Stored items from a collection:
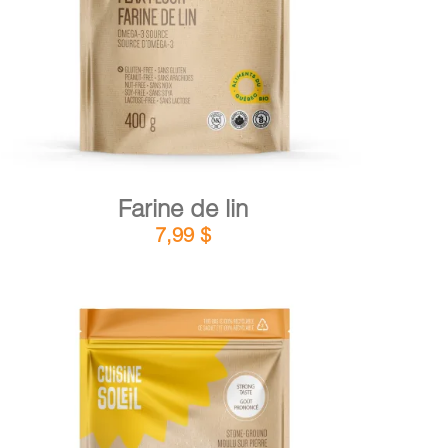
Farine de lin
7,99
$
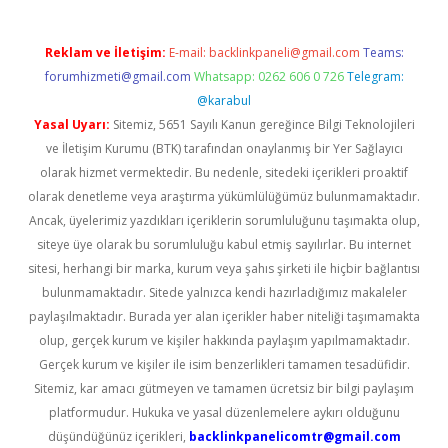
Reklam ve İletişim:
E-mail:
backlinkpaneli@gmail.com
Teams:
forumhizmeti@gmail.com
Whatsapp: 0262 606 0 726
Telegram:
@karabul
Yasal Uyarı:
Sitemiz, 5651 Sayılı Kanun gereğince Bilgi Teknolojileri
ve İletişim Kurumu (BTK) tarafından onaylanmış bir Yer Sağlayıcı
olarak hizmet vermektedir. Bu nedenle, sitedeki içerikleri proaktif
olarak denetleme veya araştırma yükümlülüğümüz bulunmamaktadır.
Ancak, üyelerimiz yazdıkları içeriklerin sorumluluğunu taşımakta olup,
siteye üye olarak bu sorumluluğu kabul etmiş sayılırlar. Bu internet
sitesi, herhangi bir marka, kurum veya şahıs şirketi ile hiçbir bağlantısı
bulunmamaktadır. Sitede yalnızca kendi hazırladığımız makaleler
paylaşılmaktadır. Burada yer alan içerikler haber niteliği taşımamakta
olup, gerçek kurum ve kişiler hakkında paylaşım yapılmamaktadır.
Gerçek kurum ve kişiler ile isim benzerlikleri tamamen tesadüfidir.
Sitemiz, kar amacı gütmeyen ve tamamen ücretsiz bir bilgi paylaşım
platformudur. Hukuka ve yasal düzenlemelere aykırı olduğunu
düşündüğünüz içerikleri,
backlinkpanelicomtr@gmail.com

» Your task
The answer should be an exact copy of the lines from the one containing "sitesi, herhangi bir" through the last line of the entries, both included.

» Result of the task
sitesi, herhangi bir marka, kurum veya şahıs şirketi ile hiçbir bağlantısı
bulunmamaktadır. Sitede yalnızca kendi hazırladığımız makaleler
paylaşılmaktadır. Burada yer alan içerikler haber niteliği taşımamakta
olup, gerçek kurum ve kişiler hakkında paylaşım yapılmamaktadır.
Gerçek kurum ve kişiler ile isim benzerlikleri tamamen tesadüfidir.
Sitemiz, kar amacı gütmeyen ve tamamen ücretsiz bir bilgi paylaşım
platformudur. Hukuka ve yasal düzenlemelere aykırı olduğunu
düşündüğünüz içerikleri,
backlinkpanelicomtr@gmail.com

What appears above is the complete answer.